You may have noticed that front-loading washing machines are rapidly eclipsing the top-loading agitator variety that was once popular. This is a good thing for two reasons: front-loaders save on water, which is obviously good in these environmentally-conscious times. And two: they allow me to perform all manner of extremely unwise experiments. For you see, my 1985 vintage GE washer, original to my 1985 domicile, finally died. And now, I am equipped with a snazzy new front-loader. It uses a high-speed spin cycle to centrifuge the water out of clothes. It’s really quite hypnotic to watch. And, when it’s spinning at full speed, a little scary. For you see, according to the manual, the drum’s maximum spin speed is 1200 RPM. Yes. 1200 RPM. That’s twenty revolutions per second. Holy shit!
Before I go on to the really unwise part of the experiment, let’s do some quick math. Now, I measured a drum diameter of about two feet, which comes out to a radius of, let’s say, one foot. According to other sources, the maximum spin speed of a washer like mine is 900 RPM. To be on the safe side, let’s assume that, at maximum speed, the drum spins at somewhere between 600 RPM (10 RPS) and 1200 RPM (20 RPS). Centripetal acceleration is given by radius times the square of the angular velocity. Therefore, at 600 RPM, the outer edge of the drum is experiencing a centripetal acceleration of 1.203 kilometers per second per second, or about 122 gees. At 1200 RPM, the acceleration is a terrifying 490 gees. That is to say, under the most conservative estimate, my washing machine generates a hundred and twenty times earth’s surface gravity. I say again: holy shit. And I’d like to add: holy fuck!
Now, the first time I did this calculation, I started having all kinds of unwise ideas. I started wondering if I had any sufficiently compact friends I could coerce into climbing into the drum. I started scouring my neighborhood for particularly troublesome squirrels. Ultimately, I decided to test a tomato. I happened to have some tomatoes that were just moldy enough that I was afraid to eat them. Here’s our test subject:
Now, regular readers will be fully aware of the fact that I am insane. But my insanity has its limits. You see, as fun as it is to centrifuge fruits to death in a washing machine, I realized that at some point in the future I might like to do some laundry in my washing machine. That didn’t stop me from proceeding, by any means, but I decided that a watertight container was probably necessary.

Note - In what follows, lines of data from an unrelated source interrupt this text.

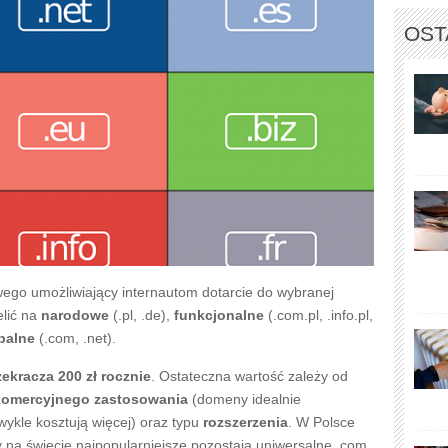
OST
ego umożliwiający internautom dotarcie do wybranej
elić na
narodowe
(.pl, .de),
funkcjonalne
(.com.pl, .info.pl,
balne
(.com, .net).
zekracza 200 zł rocznie
. Ostateczna wartość zależy od
komercyjnego zastosowania
(domeny idealnie
kle kosztują więcej) oraz typu
rozszerzenia
. W Polsce
 na świecie najpopularniejsze pozostają uniwersalne .com.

I stuck the container in the drum, closed everything up, set the washer for a “Spin and Drain” cycle, and got ready. Our brave test subject had no comment, but he looked about as terrified as a tomato in a plastic bowl can.

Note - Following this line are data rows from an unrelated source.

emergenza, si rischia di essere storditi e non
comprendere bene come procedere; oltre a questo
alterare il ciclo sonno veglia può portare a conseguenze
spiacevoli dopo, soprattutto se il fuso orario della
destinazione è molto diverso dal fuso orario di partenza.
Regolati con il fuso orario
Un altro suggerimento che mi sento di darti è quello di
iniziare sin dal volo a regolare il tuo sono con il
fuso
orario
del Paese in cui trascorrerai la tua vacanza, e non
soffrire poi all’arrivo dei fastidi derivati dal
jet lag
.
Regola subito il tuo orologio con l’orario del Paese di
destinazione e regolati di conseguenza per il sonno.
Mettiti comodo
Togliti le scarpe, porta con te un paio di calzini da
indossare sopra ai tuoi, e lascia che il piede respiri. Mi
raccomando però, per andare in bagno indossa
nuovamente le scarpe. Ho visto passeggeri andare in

I was a little nervous as the washer spun up to full speed. But I discovered that even my cheap-ass camera could take unblurred photos of the drum, which allowed me to confirm that the bowl hadn’t exploded everywhere and voided my warranty.
Notice the way the duct tape curves down towards the center of the lid. It wasn’t doing that when I first put it in. I guess that’s the effect of approximately 100-300 gees (remember, the force is less on the lid because the lid is closer to the drum’s center). But the container valiantly took the abuse. The same cannot be said for the tomato.
HOLY SHIT! Imagine that was your spleen or your brain or something. I’m glad I didn’t talk any of my cousins into that drum… Because 490 gees turns a 1-pound tomato into a 500-pound tomato (quarter-ton tomato! Get it! …sorry…) If I’d talked my 120-pound cousin into taking its place, that’d be 60,000 freakin’ pounds. But then, I might seriously void my warranty, so I’m glad I didn’t.